Task
Reprint all of the data below exactly as shown and skip every image.

===== Listed records =====

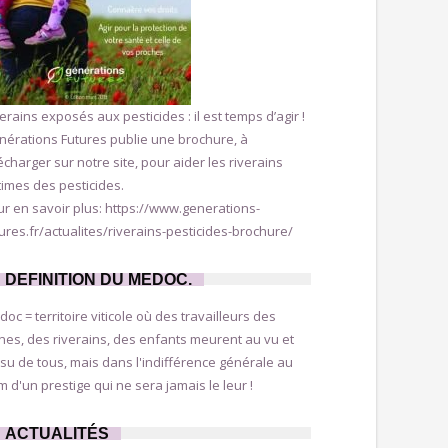
erains exposés aux pesticides : il est temps d’agir !
nérations Futures publie une brochure, à
écharger sur notre site, pour aider les riverains
times des pesticides.
r en savoir plus: https://www.generations-
ures.fr/actualites/riverains-pesticides-brochure/
DEFINITION DU MEDOC.
oc = territoire viticole où des travailleurs des
nes, des riverains, des enfants meurent au vu et
su de tous, mais dans l'indifférence générale au
 d'un prestige qui ne sera jamais le leur !
ACTUALITÉS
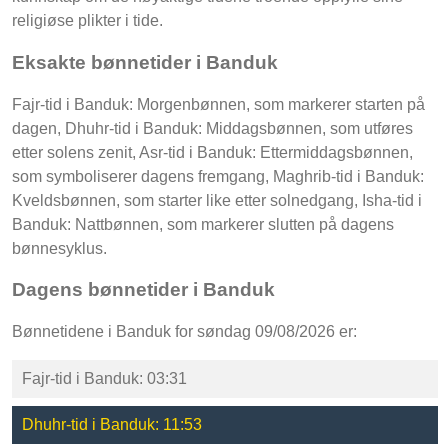
religiøse plikter i tide.
Eksakte bønnetider i Banduk
Fajr-tid i Banduk: Morgenbønnen, som markerer starten på
dagen, Dhuhr-tid i Banduk: Middagsbønnen, som utføres
etter solens zenit, Asr-tid i Banduk: Ettermiddagsbønnen,
som symboliserer dagens fremgang, Maghrib-tid i Banduk:
Kveldsbønnen, som starter like etter solnedgang, Isha-tid i
Banduk: Nattbønnen, som markerer slutten på dagens
bønnesyklus.
Dagens bønnetider i Banduk
Bønnetidene i Banduk for søndag 09/08/2026 er:
Fajr-tid i Banduk: 03:31
Dhuhr-tid i Banduk: 11:53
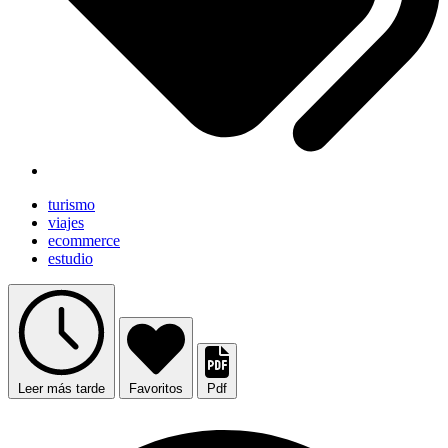
turismo
viajes
ecommerce
estudio
Leer más tarde
Favoritos
Pdf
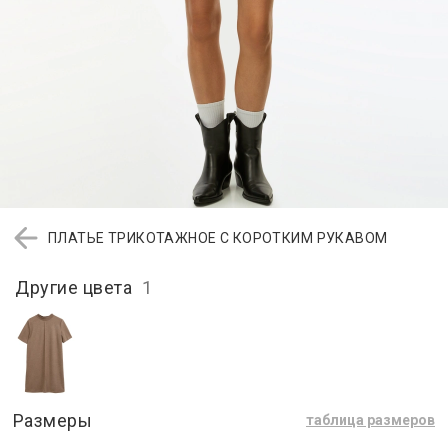
ПЛАТЬЕ ТРИКОТАЖНОЕ С КОРОТКИМ РУКАВОМ
Другие цвета
1
Размеры
таблица размеров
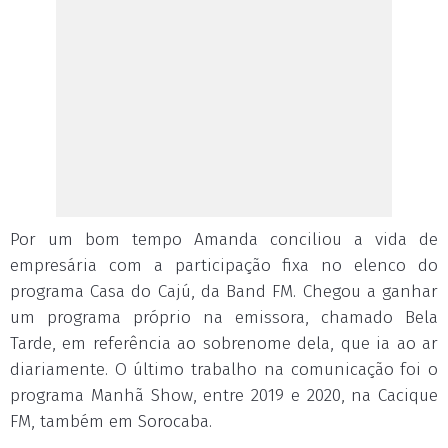
Por um bom tempo Amanda conciliou a vida de
empresária com a participação fixa no elenco do
programa Casa do Cajú, da Band FM. Chegou a ganhar
um programa próprio na emissora, chamado Bela
Tarde, em referência ao sobrenome dela, que ia ao ar
diariamente. O último trabalho na comunicação foi o
programa Manhã Show, entre 2019 e 2020, na Cacique
FM, também em Sorocaba.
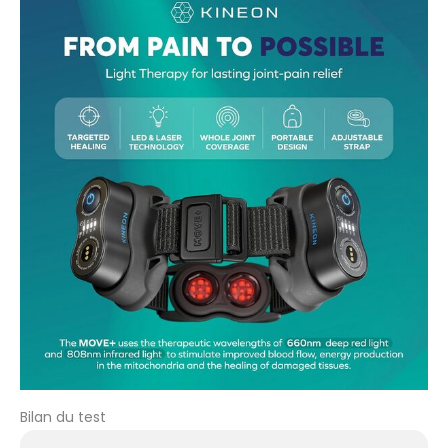
entier. Contenu : le colis
comprend 3 modules
LED + infrarouge, une
sangle réglable, un étui
de voyage, une station
de charge et un guide
de démarrage rapide
MOVE+ de thérapie par
lumière rouge.
Bilan du test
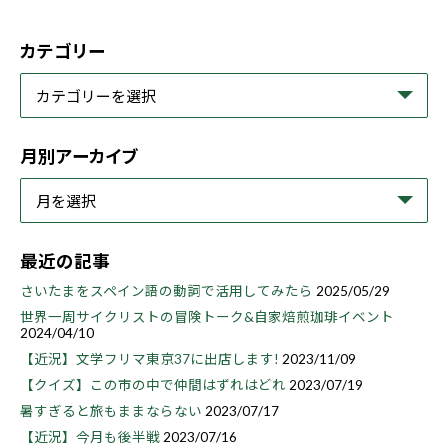
カテゴリー
月別アーカイブ
最近の記事
さいたまをスペイン語の動詞で活用してみたら
2025/05/29
世界一周サイクリストの冒険トーク&自家焙煎珈琲イベント
2024/04/10
【近況】文学フリマ東京37に出店します!
2023/11/09
【クイズ】この市の中で仲間はずれはどれ
2023/07/19
暑すぎると旅もままならない
2023/07/17
【近況】今月も後半戦
2023/07/16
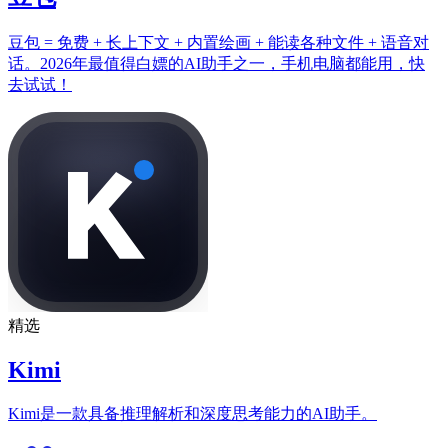
豆包 = 免费 + 长上下文 + 内置绘画 + 能读各种文件 + 语音对
话。2026年最值得白嫖的AI助手之一，手机电脑都能用，快
去试试！
精选
Kimi
Kimi是一款具备推理解析和深度思考能力的AI助手。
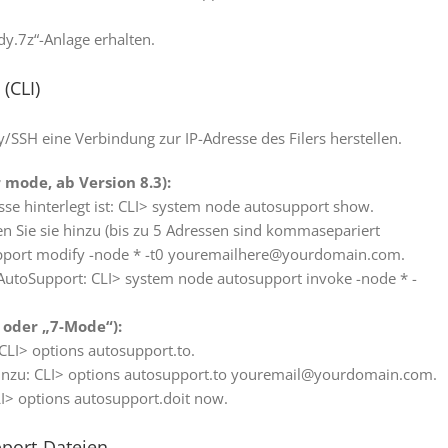
ody.7z“-Anlage erhalten.
 (CLI)
/SSH eine Verbindung zur IP-Adresse des Filers herstellen.
mode, ab Version 8.3):
sse hinterlegt ist: CLI> system node autosupport show.
en Sie sie hinzu (bis zu 5 Adressen sind kommasepariert
upport modify -node * -t0 youremailhere@yourdomain.com.
AutoSupport: CLI> system node autosupport invoke -node * -
 oder „7-Mode“):
CLI> options autosupport.to.
e hinzu: CLI> options autosupport.to youremail@yourdomain.com.
I> options autosupport.doit now.
pport-Dateien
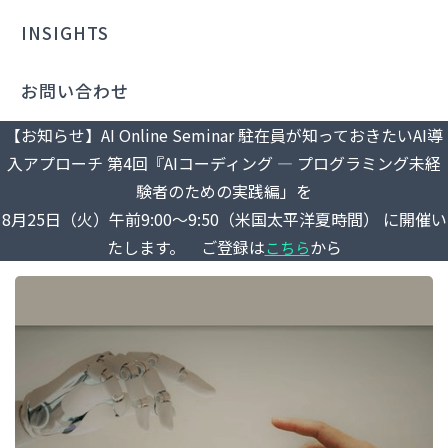
INSIGHTS
お問い合わせ
【お知らせ】AI Online Seminar 駐在員が知っておきたいAI導
入アプローチ 第4回『AIコーディング ― プログラミング未経
験者のための実践編」を
8月25日（火）午前9:00～9:50（米国太平洋夏時間） に開催い
たします。 ご登録は
から
こちら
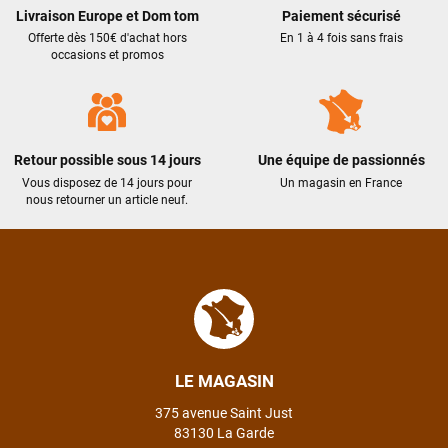
Livraison Europe et Dom tom
Paiement sécurisé
Offerte dès 150€ d'achat hors
En 1 à 4 fois sans frais
occasions et promos
Retour possible sous 14 jours
Une équipe de passionnés
Vous disposez de 14 jours pour
Un magasin en France
nous retourner un article neuf.
LE MAGASIN
375 avenue Saint Just
83130 La Garde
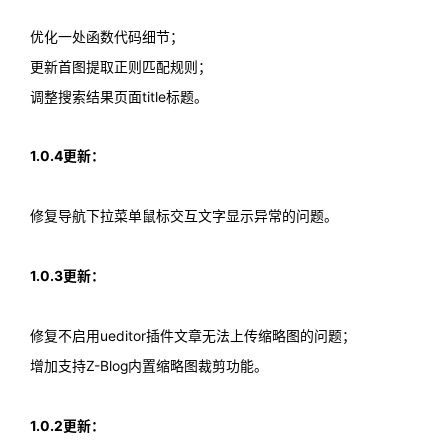
优化一处函数代码细节；
更新首图提取正则匹配规则；
调整搜索结果页面title标题。
1.0.4更新：
修复导航下拉菜单鼠标交互文字显示异常的问题。
1.0.3更新：
修复不启用ueditor插件文章无法上传缩略图的问题；
增加支持Z-Blog内置缩略图裁剪功能。
1.0.2更新：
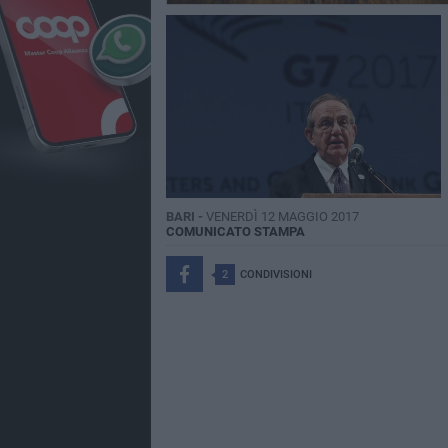
BARI -
VENERDÌ 12 MAGGIO 2017
COMUNICATO STAMPA
2
CONDIVISIONI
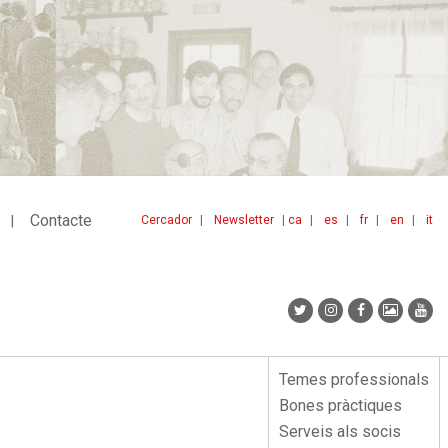
Contacte
Cercador
Newsletter
ca
es
fr
en
it
Menu
idiomes
top
Temes professionals
Menu
Bones pràctiques
lateral
Serveis als socis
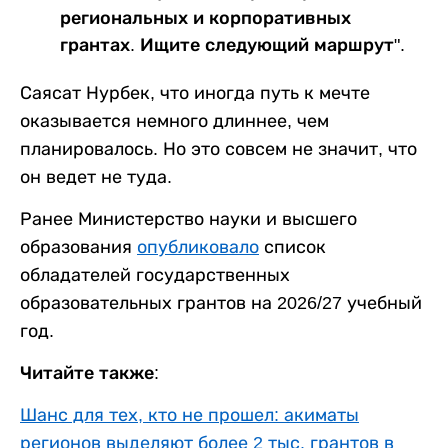
региональных и корпоративных
грантах. Ищите следующий маршрут".
Саясат Нурбек, что иногда путь к мечте
оказывается немного длиннее, чем
планировалось. Но это совсем не значит, что
он ведет не туда.
Ранее Министерство науки и высшего
образования
опубликовало
список
обладателей государственных
образовательных грантов на 2026/27 учебный
год.
Читайте также:
Шанс для тех, кто не прошел: акиматы
регионов выделяют более 2 тыс. грантов в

=====

Written reply
erains exposés aux pesticides : il est temps d’agir !
nérations Futures publie une brochure, à
écharger sur notre site, pour aider les riverains
times des pesticides.
r en savoir plus: https://www.generations-
ures.fr/actualites/riverains-pesticides-brochure/
DEFINITION DU MEDOC.
oc = territoire viticole où des travailleurs des
nes, des riverains, des enfants meurent au vu et
su de tous, mais dans l'indifférence générale au
 d'un prestige qui ne sera jamais le leur !
ACTUALITÉS
religiøse plikter i tide.
Eksakte bønnetider i Banduk
Fajr-tid i Banduk: Morgenbønnen, som markerer starten på
dagen, Dhuhr-tid i Banduk: Middagsbønnen, som utføres
etter solens zenit, Asr-tid i Banduk: Ettermiddagsbønnen,
som symboliserer dagens fremgang, Maghrib-tid i Banduk:
Kveldsbønnen, som starter like etter solnedgang, Isha-tid i
Banduk: Nattbønnen, som markerer slutten på dagens
bønnesyklus.
Dagens bønnetider i Banduk
Bønnetidene i Banduk for søndag 09/08/2026 er:
Fajr-tid i Banduk: 03:31
Dhuhr-tid i Banduk: 11:53
turismo
viajes
ecommerce
estudio
Leer más tarde
Favoritos
Pdf
ПЛАТЬЕ ТРИКОТАЖНОЕ С КОРОТКИМ РУКАВОМ
Другие цвета
1
Размеры
таблица размеров
Por um bom tempo Amanda conciliou a vida de
empresária com a participação fixa no elenco do
programa Casa do Cajú, da Band FM. Chegou a ganhar
um programa próprio na emissora, chamado Bela
Tarde, em referência ao sobrenome dela, que ia ao ar
diariamente. O último trabalho na comunicação foi o
programa Manhã Show, entre 2019 e 2020, na Cacique
FM, também em Sorocaba.
entier. Contenu : le colis
comprend 3 modules
LED + infrarouge, une
sangle réglable, un étui
de voyage, une station
de charge et un guide
de démarrage rapide
MOVE+ de thérapie par
lumière rouge.
Bilan du test
カテゴリー
月別アーカイブ
最近の記事
さいたまをスペイン語の動詞で活用してみたら
2025/05/29
世界一周サイクリストの冒険トーク&自家焙煎珈琲イベント
2024/04/10
【近況】文学フリマ東京37に出店します!
2023/11/09
【クイズ】この市の中で仲間はずれはどれ
2023/07/19
暑すぎると旅もままならない
2023/07/17
【近況】今月も後半戦
2023/07/16
豆包 = 免费 + 长上下文 + 内置绘画 + 能读各种文件 + 语音对
话。2026年最值得白嫖的AI助手之一，手机电脑都能用，快
去试试！
精选
Kimi
Kimi是一款具备推理解析和深度思考能力的AI助手。
ody.7z“-Anlage erhalten.
 (CLI)
/SSH eine Verbindung zur IP-Adresse des Filers herstellen.
mode, ab Version 8.3):
sse hinterlegt ist: CLI> system node autosupport show.
en Sie sie hinzu (bis zu 5 Adressen sind kommasepariert
upport modify -node * -t0 youremailhere@yourdomain.com.
AutoSupport: CLI> system node autosupport invoke -node * -
 oder „7-Mode“):
CLI> options autosupport.to.
e hinzu: CLI> options autosupport.to youremail@yourdomain.com.
I> options autosupport.doit now.
pport-Dateien
INSIGHTS
お問い合わせ
【お知らせ】AI Online Seminar 駐在員が知っておきたいAI導
入アプローチ 第4回『AIコーディング ― プログラミング未経
験者のための実践編」を
8月25日（火）午前9:00～9:50（米国太平洋夏時間） に開催い
たします。 ご登録は
から
こちら
Livraison Europe et Dom tom
Paiement sécurisé
Offerte dès 150€ d'achat hors
En 1 à 4 fois sans frais
occasions et promos
Retour possible sous 14 jours
Une équipe de passionnés
Vous disposez de 14 jours pour
Un magasin en France
nous retourner un article neuf.
LE MAGASIN
375 avenue Saint Just
83130 La Garde
优化一处函数代码细节；
更新首图提取正则匹配规则；
调整搜索结果页面title标题。
1.0.4更新：
修复导航下拉菜单鼠标交互文字显示异常的问题。
1.0.3更新：
修复不启用ueditor插件文章无法上传缩略图的问题；
增加支持Z-Blog内置缩略图裁剪功能。
1.0.2更新：
BARI -
VENERDÌ 12 MAGGIO 2017
COMUNICATO STAMPA
2
CONDIVISIONI
Contacte
Cercador
Newsletter
ca
es
fr
en
it
Menu
idiomes
top
Temes professionals
Menu
Bones pràctiques
lateral
Serveis als socis
региональных и корпоративных
грантах. Ищите следующий маршрут".
Саясат Нурбек, что иногда путь к мечте
оказывается немного длиннее, чем
планировалось. Но это совсем не значит, что
он ведет не туда.
Ранее Министерство науки и высшего
образования
опубликовало
список
обладателей государственных
образовательных грантов на 2026/27 учебный
год.
Читайте также:
Шанс для тех, кто не прошел: акиматы
регионов выделяют более 2 тыс. грантов в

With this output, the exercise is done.